Few technologies are riding as high on the hype curve right now as blockchain. With its distributed nature, smart contract functionality and security features, it’s been heralded as the latest savior to ad tech’s admitted transparency problems.

Though the underlying technology is complex, blockchain is straightforward in concept.

It’s a specialized, distributed database that contains an ever-growing list of information called “blocks.” These blocks are continuously time-stamped and verified by a peer-to-peer network. Once added to the chain of transactions, blocks cannot be altered, making it a single, immutable source of truth.
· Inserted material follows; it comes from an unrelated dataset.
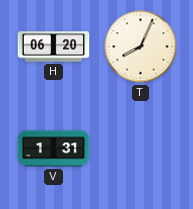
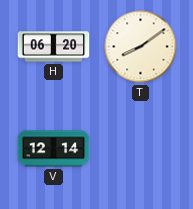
T: 8:04 -> 8:09
V: 1:31 -> 12:14
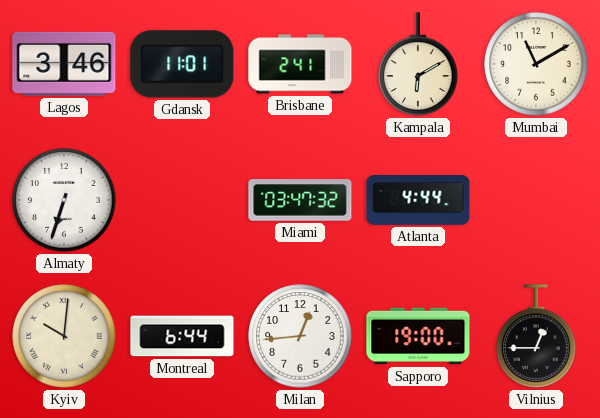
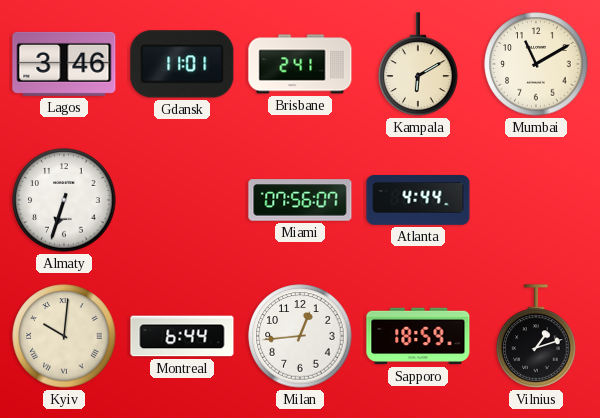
Miami: 03:47 -> 07:56
Sapporo: 19:00 -> 18:59
Vilnius: 12:45 -> 1:12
The implementation is best known through Bitcoin, the cryptocurrency that uses blockchain as the underlying public ledger of transactions.

Beyond Bitcoin, blockchain has lately been applied to a variety of applications in health care, finance and now advertising, with the launch of the first blockchain-based startups.

Blockchain has plenty of features that make it intuitively applicable and appealing to advertising like smart contracts and transparent records, but it has limitations as well. Not only is the technology still in its early days, but the scale and speed that programmatic advertising requires means that blockchain-based platforms are still years away, if they arrive at all.

That doesn’t mean the industry should shy away from innovating and experimenting with blockchain, but understanding its limitations will help us build advertising technology that is sustainable now and for the long term.

Current Limitations  

Blockchain’s biggest asset – decentralization – is also its biggest weakness in the digital advertising space. Due to its distributed nature, where transactions are verified by “miners” around the world, blockchain technology simply can’t analyze or process real-time advertising transactions fast enough. Current confirmation times for a transaction to be validated and added to the public ledger range between 10 and 30 seconds.

Compared to the millisecond response times required to return an ad, the blockchain is just too slow to be a tool for real-time fraud prevention and validation. Instead, companies are using it as a “post-campaign” layer to validate and authenticate transactions (relatively) long after the fact. While the eventual reconciliation can prevent money from getting into the wrong hands, the lack of real-time verification still puts a financial burden on publishers, which stand to lose the most from the inevitable clawbacks that will emerge after validation.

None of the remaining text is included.